[SUPPLIED DATA — start]

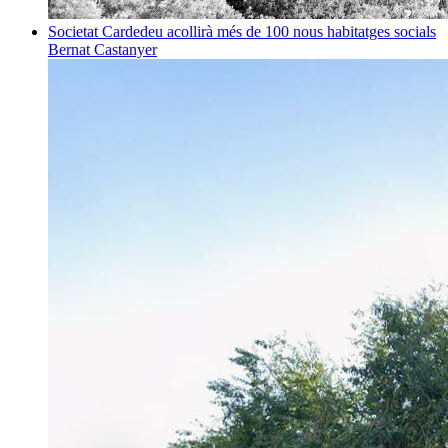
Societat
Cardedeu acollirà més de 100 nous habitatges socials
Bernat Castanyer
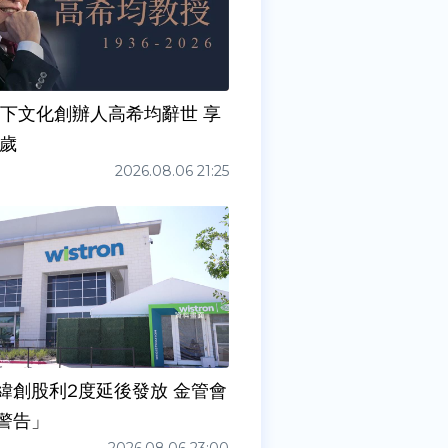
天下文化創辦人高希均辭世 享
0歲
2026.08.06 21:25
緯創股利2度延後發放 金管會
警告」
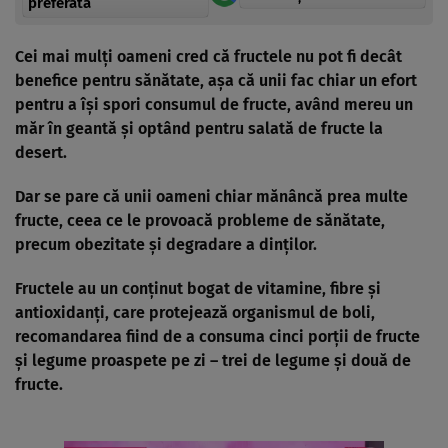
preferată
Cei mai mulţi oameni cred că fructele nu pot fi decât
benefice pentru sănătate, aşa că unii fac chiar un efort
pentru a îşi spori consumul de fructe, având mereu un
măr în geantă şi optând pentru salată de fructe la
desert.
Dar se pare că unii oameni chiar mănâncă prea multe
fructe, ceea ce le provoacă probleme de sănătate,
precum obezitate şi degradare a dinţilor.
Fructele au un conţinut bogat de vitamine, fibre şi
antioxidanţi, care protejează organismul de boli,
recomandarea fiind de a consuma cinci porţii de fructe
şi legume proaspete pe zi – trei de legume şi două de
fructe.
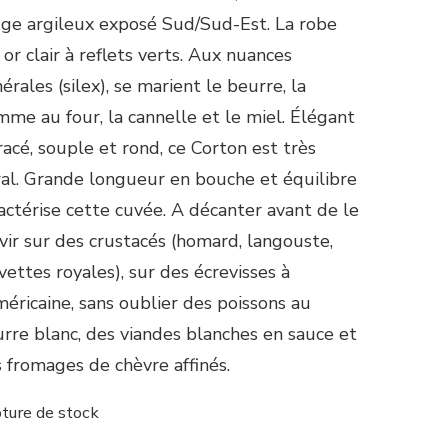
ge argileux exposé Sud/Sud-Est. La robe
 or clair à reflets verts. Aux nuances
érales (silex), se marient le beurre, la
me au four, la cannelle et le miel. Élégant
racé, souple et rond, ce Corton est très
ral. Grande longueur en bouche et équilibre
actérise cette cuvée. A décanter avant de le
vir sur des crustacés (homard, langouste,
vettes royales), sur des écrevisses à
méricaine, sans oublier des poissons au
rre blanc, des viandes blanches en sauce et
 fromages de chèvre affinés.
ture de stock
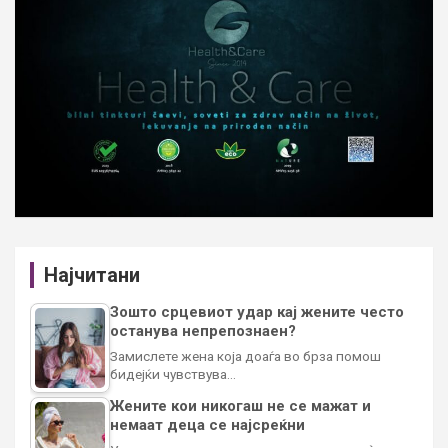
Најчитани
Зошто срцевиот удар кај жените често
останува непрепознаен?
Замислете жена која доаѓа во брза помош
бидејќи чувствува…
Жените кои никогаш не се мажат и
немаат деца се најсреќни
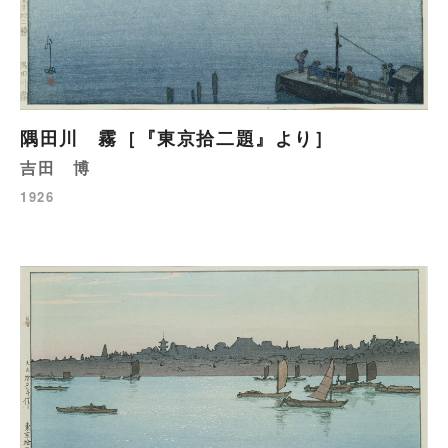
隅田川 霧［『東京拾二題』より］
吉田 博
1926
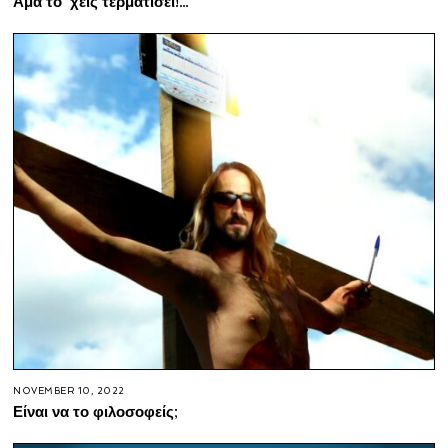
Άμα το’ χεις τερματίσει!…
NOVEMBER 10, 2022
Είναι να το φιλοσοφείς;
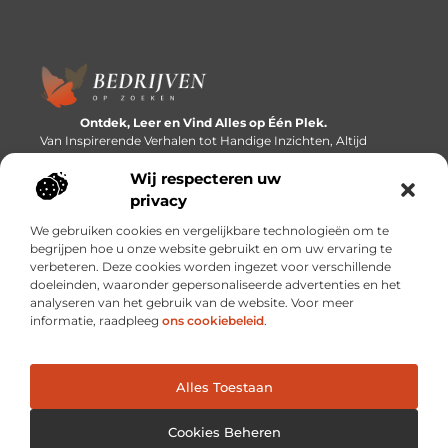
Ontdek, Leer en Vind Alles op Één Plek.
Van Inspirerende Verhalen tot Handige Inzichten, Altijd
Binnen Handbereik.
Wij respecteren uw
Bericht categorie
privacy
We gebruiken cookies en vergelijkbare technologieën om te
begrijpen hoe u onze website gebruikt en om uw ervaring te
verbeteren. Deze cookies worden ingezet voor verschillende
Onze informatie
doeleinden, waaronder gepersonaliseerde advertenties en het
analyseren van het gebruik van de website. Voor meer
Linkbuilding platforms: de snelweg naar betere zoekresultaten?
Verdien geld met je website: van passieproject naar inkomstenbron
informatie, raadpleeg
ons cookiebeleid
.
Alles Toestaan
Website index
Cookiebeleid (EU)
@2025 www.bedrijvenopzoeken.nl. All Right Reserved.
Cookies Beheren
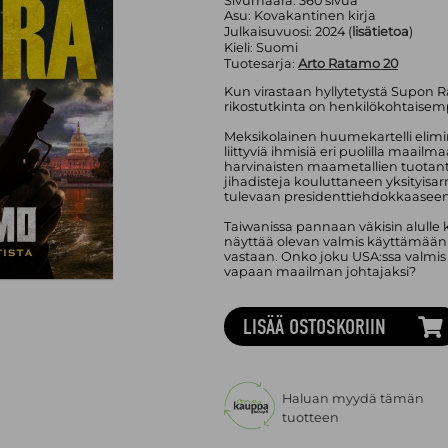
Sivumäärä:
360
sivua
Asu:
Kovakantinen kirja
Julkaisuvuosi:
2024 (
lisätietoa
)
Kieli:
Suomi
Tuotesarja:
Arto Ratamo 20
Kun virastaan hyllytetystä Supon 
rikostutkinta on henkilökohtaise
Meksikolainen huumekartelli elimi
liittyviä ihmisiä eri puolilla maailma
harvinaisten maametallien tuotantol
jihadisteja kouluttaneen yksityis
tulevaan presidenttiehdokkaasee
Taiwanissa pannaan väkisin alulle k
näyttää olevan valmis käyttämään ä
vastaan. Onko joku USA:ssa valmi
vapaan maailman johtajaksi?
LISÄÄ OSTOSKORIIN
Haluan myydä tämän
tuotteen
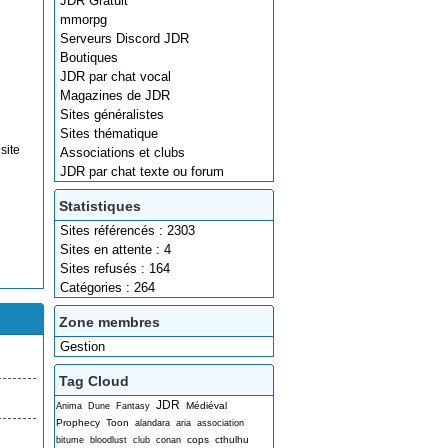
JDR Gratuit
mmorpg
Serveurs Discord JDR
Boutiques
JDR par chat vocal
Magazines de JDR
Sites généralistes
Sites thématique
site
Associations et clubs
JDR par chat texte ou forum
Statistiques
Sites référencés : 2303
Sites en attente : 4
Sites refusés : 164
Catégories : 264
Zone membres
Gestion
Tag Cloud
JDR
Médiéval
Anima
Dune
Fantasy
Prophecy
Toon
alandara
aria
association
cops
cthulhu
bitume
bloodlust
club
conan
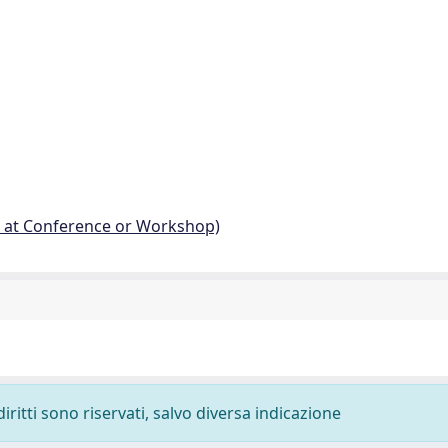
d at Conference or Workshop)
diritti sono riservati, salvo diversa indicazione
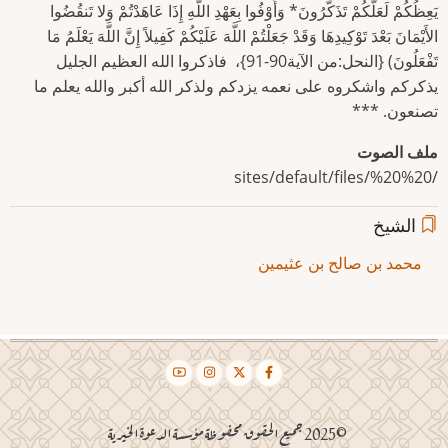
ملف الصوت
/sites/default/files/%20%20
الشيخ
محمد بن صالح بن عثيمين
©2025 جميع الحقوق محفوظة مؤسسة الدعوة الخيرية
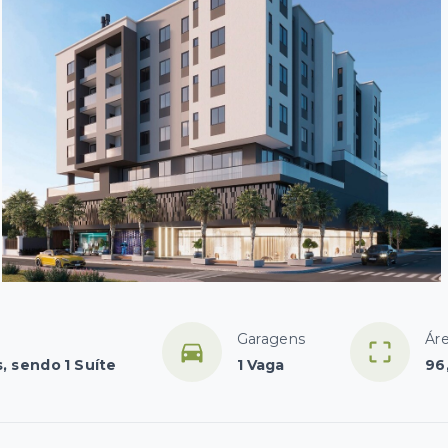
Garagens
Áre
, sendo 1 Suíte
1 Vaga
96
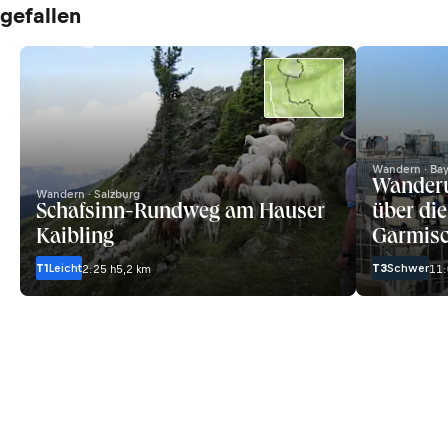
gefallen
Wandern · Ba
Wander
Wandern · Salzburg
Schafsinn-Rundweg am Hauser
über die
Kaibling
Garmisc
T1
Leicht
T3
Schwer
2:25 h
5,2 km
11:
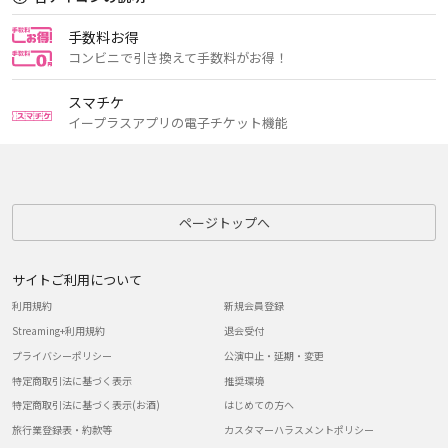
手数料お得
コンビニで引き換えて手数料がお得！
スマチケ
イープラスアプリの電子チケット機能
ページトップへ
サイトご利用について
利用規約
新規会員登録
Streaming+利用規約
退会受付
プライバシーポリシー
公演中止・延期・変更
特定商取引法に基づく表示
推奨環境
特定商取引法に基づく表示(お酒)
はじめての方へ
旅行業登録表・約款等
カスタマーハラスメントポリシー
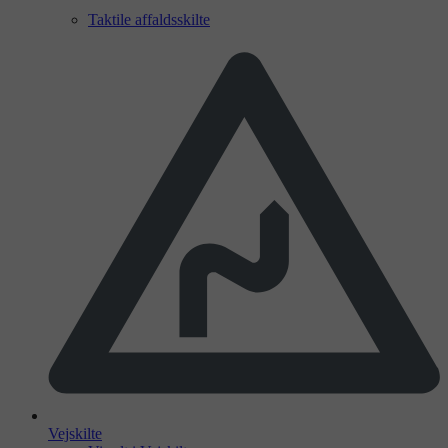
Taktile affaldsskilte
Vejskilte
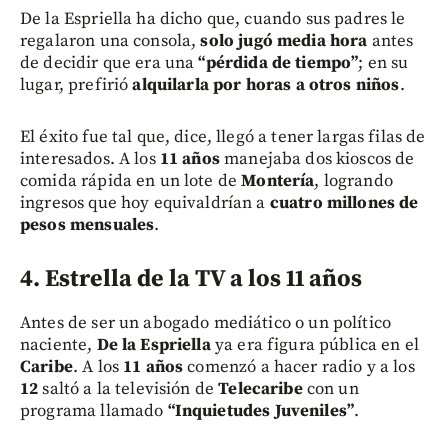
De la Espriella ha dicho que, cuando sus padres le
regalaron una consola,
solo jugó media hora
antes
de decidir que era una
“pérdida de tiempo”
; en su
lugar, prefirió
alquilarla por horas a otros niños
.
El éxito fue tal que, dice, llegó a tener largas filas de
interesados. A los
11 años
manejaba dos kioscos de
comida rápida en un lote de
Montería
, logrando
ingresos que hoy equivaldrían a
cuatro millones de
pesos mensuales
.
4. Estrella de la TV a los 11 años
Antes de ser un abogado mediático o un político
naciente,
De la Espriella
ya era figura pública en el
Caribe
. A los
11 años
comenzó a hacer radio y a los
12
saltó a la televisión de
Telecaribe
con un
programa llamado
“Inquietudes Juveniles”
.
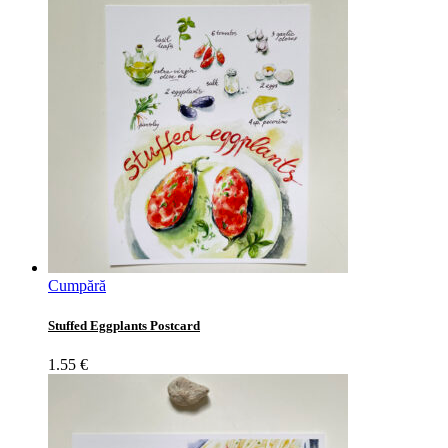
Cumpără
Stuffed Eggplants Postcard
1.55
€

[SUPPLIED DATA — finish]

Go through the records and gather the lines that hold "Espriella".

→ EXERCISE OUTPUT
De la Espriella ha dicho que, cuando sus padres le
De la Espriella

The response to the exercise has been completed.